:: ENTRIES SHOWN
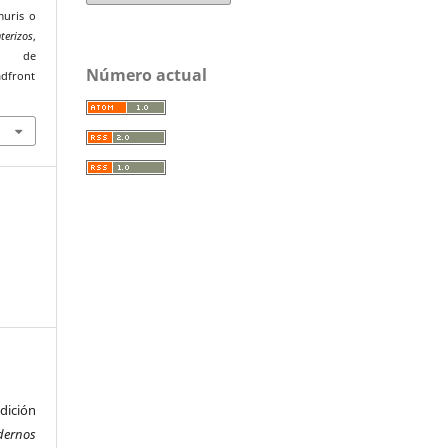
muris o
terizos
,
r de
Número actual
adfront
ición
dernos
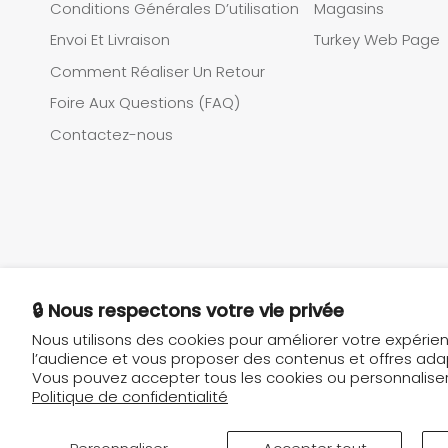
Conditions Générales D’utilisation
Magasins
Envoi Et Livraison
Turkey Web Page
Comment Réaliser Un Retour
Foire Aux Questions (FAQ)
Contactez-nous
🔒 Nous respectons votre vie privée
Nous utilisons des cookies pour améliorer votre expérie
l’audience et vous proposer des contenus et offres adap
Langue
Vous pouvez accepter tous les cookies ou personnaliser
Français
Politique de confidentialité
© 2026 Tugba.ma
Powered by ePratik Software
.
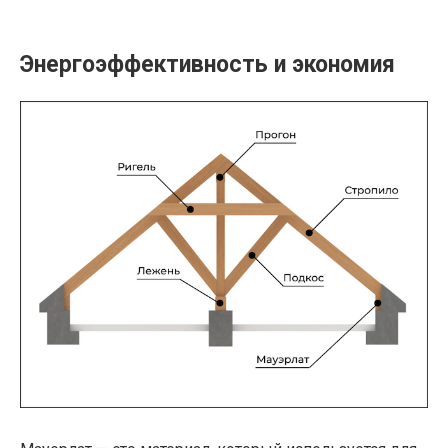
Энергоэффективность и экономия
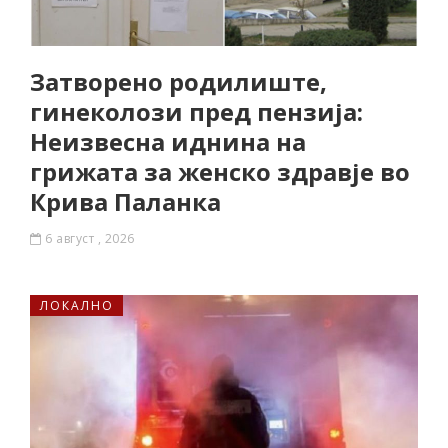
Затворено родилиште,
гинеколози пред пензија:
Неизвесна иднина на
грижата за женско здравје во
Крива Паланка
6 август , 2026
ЛОКАЛНО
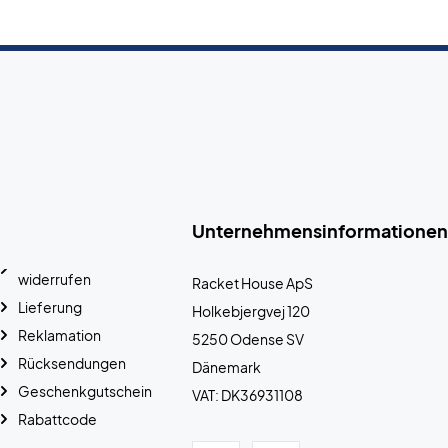
Unternehmensinformationen
widerrufen
Racket House ApS
Lieferung
Holkebjergvej 120
Reklamation
5250 Odense SV
Rücksendungen
Dänemark
Geschenkgutschein
VAT: DK36931108
Rabattcode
::::
WHAT THE TASK ASKS:
Keep each line of the records exactly as it is while transcribing them, but leave the images behind.

EXPECTED ANSWER:
muris o
terizos
,
r de
Número actual
adfront
ición
dernos
Conditions Générales D’utilisation
Magasins
Envoi Et Livraison
Turkey Web Page
Comment Réaliser Un Retour
Foire Aux Questions (FAQ)
Contactez-nous
🔒 Nous respectons votre vie privée
Nous utilisons des cookies pour améliorer votre expérie
l’audience et vous proposer des contenus et offres adap
Langue
Vous pouvez accepter tous les cookies ou personnaliser
Français
Politique de confidentialité
© 2026 Tugba.ma
Powered by ePratik Software
.
Энергоэффективность и экономия
Затворено родилиште,
гинеколози пред пензија:
Неизвесна иднина на
грижата за женско здравје во
Крива Паланка
6 август , 2026
ЛОКАЛНО
Unternehmensinformationen
widerrufen
Racket House ApS
Lieferung
Holkebjergvej 120
Reklamation
5250 Odense SV
Rücksendungen
Dänemark
Geschenkgutschein
VAT: DK36931108
Rabattcode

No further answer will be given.